Shares of InterGlobe Aviation, the parent company of IndiGo, came under significant pressure in afternoon trade as soaring global crude oil prices and escalating geopolitical tensions weighed heavily on airline stocks.
Around 1:49 PM, InterGlobe Aviation shares were trading at Rs 4,223.55 apiece, down 4.11 per cent during the session. Earlier in the day, the stock had plunged nearly 8 per cent intra‑day, making it the top loser on the benchmark index amid a sharp spike in global oil prices.
The decline reflects mounting investor concerns over rising fuel costs and operational disruptions for airlines as the ongoing conflict in West Asia continues to affect both energy markets and global aviation routes.
Crude Oil Rally Triggers Selloff In Airline Stocks
The sharp fall in IndiGo’s share price coincides with a steep surge in global crude oil prices, which crossed the $115 per barrel mark amid fears of supply disruptions linked to the expanding conflict involving the United States, Israel and Iran.
Higher crude prices directly translate into rising jet fuel costs, one of the most significant expenses for airlines. For low‑cost carriers such as IndiGo, the impact can be particularly pronounced because maintaining competitive ticket prices leaves limited room to absorb sudden cost increases.
Fuel is typically the second‑largest cost component for airlines after labour, accounting for roughly one‑fifth to one‑quarter of operating expenses, according to aviation industry data cited by Reuters.
As oil prices surged sharply at the start of the week, airline stocks across Asia also came under pressure. Reuters reported that carriers including Australia’s Qantas Airways, Air New Zealand, Hong Kong’s Cathay Pacific, Japan Airlines, Korean Air Lines and major Chinese airlines saw their share prices drop between 4 per cent and more than 10 per cent in Monday trading.
Analysts note that when crude prices climb rapidly, jet fuel costs often rise even faster due to tighter supply conditions in refined fuel markets.
IndiGo Among Worst Hit Aviation Stocks
Among travel‑related stocks in India, IndiGo emerged as one of the worst performers during the session.
The airline’s stock decline also dragged down the broader tourism and aviation segment, which fell about 5.7 per cent amid rising concerns over fuel costs and flight disruptions, reported The Financial Express.
Jet fuel benchmarks have risen sharply alongside crude prices, with some spot indicators reportedly touching $80 per barrel. Such increases significantly raise operating costs for airlines that rely heavily on stable fuel pricing to maintain profitability.
For IndiGo, the spike in fuel prices arrives at a particularly sensitive moment when operational challenges are already mounting due to the evolving geopolitical crisis.
Middle East Crisis Disrupts IndiGo Operations
The ongoing US-Israel conflict with Iran has forced airlines to cancel or reroute flights as large parts of West Asian airspace remain restricted.
These restrictions have had a notable impact on IndiGo’s international operations.

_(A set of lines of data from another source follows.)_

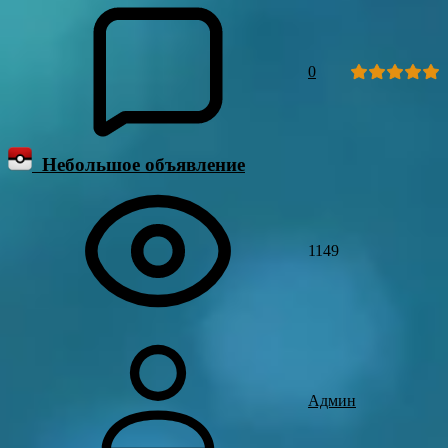
0
Небольшое объявление
1149
Админ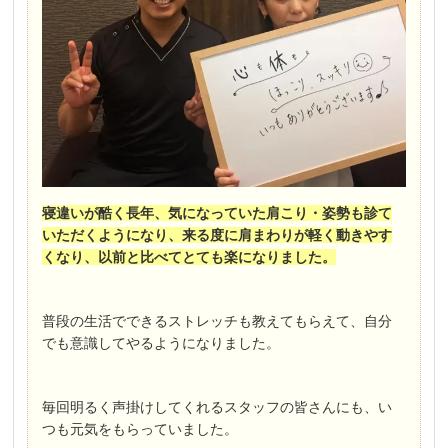
寝違いが酷く長年、気になっていた肩こり・姿勢も診て
いただくようになり、来る度に肩まわりが軽く動きやす
くなり、以前と比べてとても楽になりました。
普段の生活でできるストレッチも教えてもらえて、自分
でも意識してやるようになりました。
毎回明るく声掛けしてくれるスタッフの皆さんにも、い
つも元気をもらっていました。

International flights account for around 30 per cent of the airline’s Available Seat Kilometres (ASK), a key measure of capacity in the aviation industry.
Of this international capacity, roughly 45 per cent consists of routes that either operate to or pass through West Asia.
According to company disclosures, more than 500 flights to West Asia and select long‑haul destinations were cancelled between February 28 and March 3, 2026, due to airspace closures.
Affected destinations included Istanbul, Athens, Manchester and Amsterdam. With tensions in the region continuing, the airline has extended cancellations through March 4 to March 6.
During this period, approximately 130 to 140 flights are being cancelled daily due to the restrictions.
Global Flight Disruptions Add To Industry Stress
The wider aviation sector is facing significant operational challenges as the conflict disrupts travel across the Middle East.
Data from aviation analytics firm Cirium, cited by Reuters, shows that more than 37,000 flights to and from the Middle East were cancelled between February 28 and March 8 following the outbreak of hostilities.
The closures have left large parts of the region’s airspace inaccessible, forcing airlines to reroute aircraft, lengthen flight paths and manage complex scheduling disruptions.
Industry executives warn that when airspace closures force aircraft to take longer routes, airlines face a double financial impact, higher fuel consumption and increased crew and operational costs.
Investor Concerns Grow Over Profitability
For IndiGo and other airlines, the combination of rising fuel prices and operational disruptions has heightened investor concerns about profitability in the near term.
Even if travel demand remains resilient, higher operating costs can compress margins, particularly for carriers that operate on low‑cost models.
With oil prices remaining volatile and geopolitical tensions showing little sign of easing, aviation stocks may continue to face pressure in the coming sessions.